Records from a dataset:
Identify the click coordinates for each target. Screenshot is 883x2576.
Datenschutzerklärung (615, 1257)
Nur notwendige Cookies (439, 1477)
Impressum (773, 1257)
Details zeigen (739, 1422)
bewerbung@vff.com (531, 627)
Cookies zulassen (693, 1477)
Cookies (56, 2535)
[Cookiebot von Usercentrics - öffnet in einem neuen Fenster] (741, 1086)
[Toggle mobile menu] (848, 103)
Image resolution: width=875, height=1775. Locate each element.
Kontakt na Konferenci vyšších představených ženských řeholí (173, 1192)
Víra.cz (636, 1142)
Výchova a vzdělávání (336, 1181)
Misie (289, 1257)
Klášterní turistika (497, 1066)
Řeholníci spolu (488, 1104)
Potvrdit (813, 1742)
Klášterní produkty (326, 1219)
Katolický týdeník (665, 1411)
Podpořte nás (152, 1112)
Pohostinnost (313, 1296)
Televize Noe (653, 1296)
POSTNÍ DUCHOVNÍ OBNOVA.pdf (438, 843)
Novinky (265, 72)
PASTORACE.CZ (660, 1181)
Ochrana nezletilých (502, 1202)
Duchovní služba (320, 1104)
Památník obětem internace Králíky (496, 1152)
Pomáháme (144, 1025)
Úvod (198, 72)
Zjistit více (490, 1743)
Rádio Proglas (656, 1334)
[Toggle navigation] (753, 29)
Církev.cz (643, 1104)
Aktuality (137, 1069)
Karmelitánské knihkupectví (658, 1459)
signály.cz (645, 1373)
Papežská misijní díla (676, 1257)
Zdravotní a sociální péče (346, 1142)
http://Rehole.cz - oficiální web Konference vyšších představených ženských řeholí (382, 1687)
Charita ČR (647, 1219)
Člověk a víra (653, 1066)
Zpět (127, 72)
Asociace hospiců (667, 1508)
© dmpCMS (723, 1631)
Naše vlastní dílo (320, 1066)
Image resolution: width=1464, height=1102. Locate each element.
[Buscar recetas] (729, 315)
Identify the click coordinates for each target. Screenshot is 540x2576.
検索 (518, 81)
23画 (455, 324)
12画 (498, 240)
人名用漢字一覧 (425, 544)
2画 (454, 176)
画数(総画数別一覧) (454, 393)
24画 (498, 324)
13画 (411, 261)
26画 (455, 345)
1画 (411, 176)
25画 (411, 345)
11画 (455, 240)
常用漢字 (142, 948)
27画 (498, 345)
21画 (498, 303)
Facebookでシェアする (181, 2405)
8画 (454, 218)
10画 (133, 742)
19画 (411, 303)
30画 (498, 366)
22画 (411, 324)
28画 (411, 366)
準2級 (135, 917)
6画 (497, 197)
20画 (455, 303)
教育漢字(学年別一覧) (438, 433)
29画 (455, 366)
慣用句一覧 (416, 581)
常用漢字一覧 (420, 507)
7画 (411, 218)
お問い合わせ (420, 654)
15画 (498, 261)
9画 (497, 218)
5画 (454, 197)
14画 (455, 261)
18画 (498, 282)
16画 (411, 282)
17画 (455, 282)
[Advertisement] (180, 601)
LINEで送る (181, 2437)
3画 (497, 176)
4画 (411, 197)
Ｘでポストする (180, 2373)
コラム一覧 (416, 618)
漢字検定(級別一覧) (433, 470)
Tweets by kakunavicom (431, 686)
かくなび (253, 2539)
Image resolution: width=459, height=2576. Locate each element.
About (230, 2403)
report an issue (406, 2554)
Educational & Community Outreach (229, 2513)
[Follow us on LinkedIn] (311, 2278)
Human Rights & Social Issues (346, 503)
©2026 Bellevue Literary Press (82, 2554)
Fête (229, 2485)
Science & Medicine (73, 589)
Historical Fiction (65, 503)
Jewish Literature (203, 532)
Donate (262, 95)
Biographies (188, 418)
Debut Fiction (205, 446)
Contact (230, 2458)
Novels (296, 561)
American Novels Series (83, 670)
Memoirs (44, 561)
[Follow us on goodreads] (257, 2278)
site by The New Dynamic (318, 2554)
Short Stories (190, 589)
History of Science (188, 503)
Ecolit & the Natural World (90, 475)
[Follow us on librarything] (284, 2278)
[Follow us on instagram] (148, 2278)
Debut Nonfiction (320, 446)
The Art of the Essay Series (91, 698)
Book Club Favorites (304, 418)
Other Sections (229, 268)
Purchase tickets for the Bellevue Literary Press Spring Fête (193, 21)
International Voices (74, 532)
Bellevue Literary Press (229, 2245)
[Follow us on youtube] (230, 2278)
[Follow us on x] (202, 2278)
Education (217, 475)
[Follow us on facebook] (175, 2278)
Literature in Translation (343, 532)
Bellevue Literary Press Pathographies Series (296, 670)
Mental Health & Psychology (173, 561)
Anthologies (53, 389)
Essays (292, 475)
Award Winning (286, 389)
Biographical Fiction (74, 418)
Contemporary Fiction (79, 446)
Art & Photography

Task requirements:
Start with the line above that contains "14画 (455, 261)" and end with the line that contains "かくなび (253, 2539)". Write out those lines exactly, and only those.

Result for this task:
14画 (455, 261)
18画 (498, 282)
16画 (411, 282)
17画 (455, 282)
[Advertisement] (180, 601)
LINEで送る (181, 2437)
3画 (497, 176)
4画 (411, 197)
Ｘでポストする (180, 2373)
コラム一覧 (416, 618)
漢字検定(級別一覧) (433, 470)
Tweets by kakunavicom (431, 686)
かくなび (253, 2539)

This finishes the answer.